Dialogo fra un nostalgico e un palazzinaro

artesio IL NOSTALGICO: La terra è piena di angoli in cui qualcuno ha lasciato l’anima, e a volte perfino il corpo.
E’ successo anche a me. Io mi ricordo la vecchia cascina: è là che ho baciato Giovanna per la prima volta. Di sicuro se lo ricorda ancora anche lei. Era stata una cosa goffa e veloce, perché suo padre ci stava cercando, anzi, ci stava trovando, e avevamo dovuto nasconderci in fretta nella legnaia. E poi comunque la fuga non era bastata, perché i gatti avevano iniziato a miagolare così tanto che d’improvviso non eravamo più un segreto per nessuno. Ma me li ricordo ancora, i due occhi di lei, mentre suo padre si avvicinava con quello sguardo furioso. Sembravano due scoiattoli spaventati eppure ubriachi di coraggio. Sembravano due bambini che si fossero cacciati davvero nei guai, ma che avrebbero dato tutto per fare di nuovo ogni cosa, subito, dall’inizio.
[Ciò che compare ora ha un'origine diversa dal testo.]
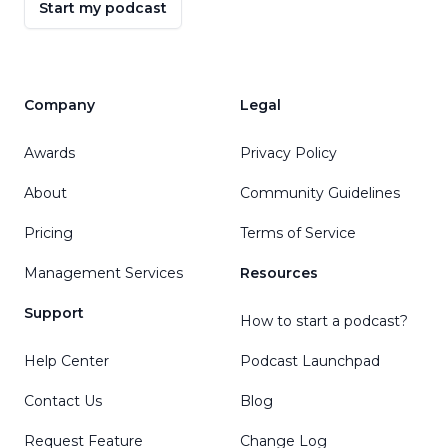
Start my podcast
Company
Legal
Awards
Privacy Policy
About
Community Guidelines
Pricing
Terms of Service
Management Services
Resources
Support
How to start a podcast?
Help Center
Podcast Launchpad
Contact Us
Blog
Request Feature
Change Log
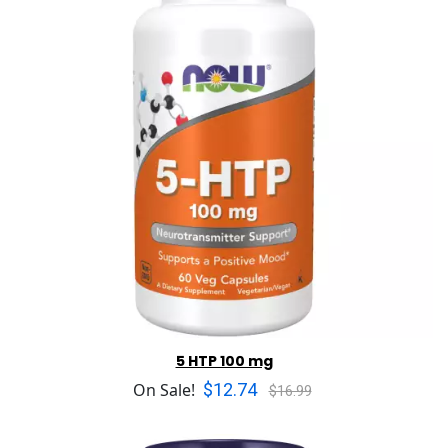
5 HTP 100 mg
$12.74
On Sale!
$16.99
Il nostro passato, i ragazzi che fummo dormono in quella vecchia casa, in quei prati. Luoghi poetici in cui qualche volta è accaduto qualcosa di divino, qualche volta qualcosa di crudele, o qualcosa magari di piccolo, di segreto, e per questo ancor più prezioso.
Ce ne sono tanti di luoghi così: per questo la terra vale molto.
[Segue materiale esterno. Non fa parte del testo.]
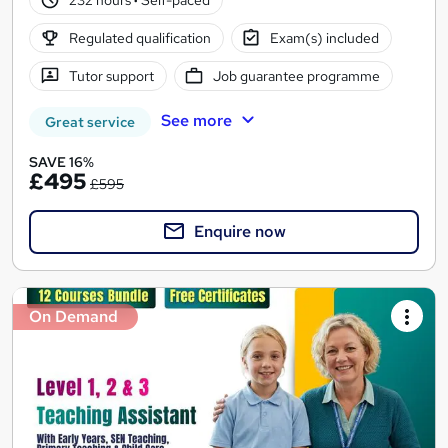
Regulated qualification
Exam(s) included
Tutor support
Job guarantee programme
See more
Great service
SAVE 16%
£495
£595
Enquire now
On Demand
IL PALAZZINARO: Non esistono luoghi poetici. Esistono soltanto luoghi edificabili e luoghi senza valore. I tuoi prati e la tua cascina li abbiamo resi edificabili. Ricapitolando: la terra ci è costata X Euro al metro quadro. Poi, la demolizione della cascina ci costerà Y Euro. Oneri vari e tasse, un altro po’ di soldi. Quanti soldi che diamo ai comuni… e la gente ancora ci critica. Siamo noi che teniamo in piedi i bilanci di quei loro enti locali, dei loro asili e dei loro pulmini, dovrebbero ringraziarci. Il nostro cemento è latte e miele, per loro. Non se ne rendono conto. Senza contare quanto lavoro diamo in giro… e loro sempre a crocefiggerci sui licenziamenti, sulla sicurezza sul lavoro, su quel tipo di appalto o quell’altro, facendoci il pelo e il contropelo sul verde che diventa edificabile o sugli spazi per i servizi che diventano alloggi. Se fosse per loro, si fermerebbe tutto, sono il popolo dei no. Invece che criticare tanto la moderna edilizia, io vi dico: fateci l’occhio. A Milano nessuno li critica, i palazzoni. Non hanno neppure tempo di contestarci, perché a Milano lavorano, loro sì che lavorano. Ecco, lo dico soprattutto a quelli del popolo dei no: andate a lavorare, tanto per fare qualcosa di diverso dal solito, tanto per costruire qualcosa anche voi e farvi passare un po’ di idee strane. Questo è il mondo moderno; se preferite la preistoria, sono fatti vostri, siete voi a essere fuori posto.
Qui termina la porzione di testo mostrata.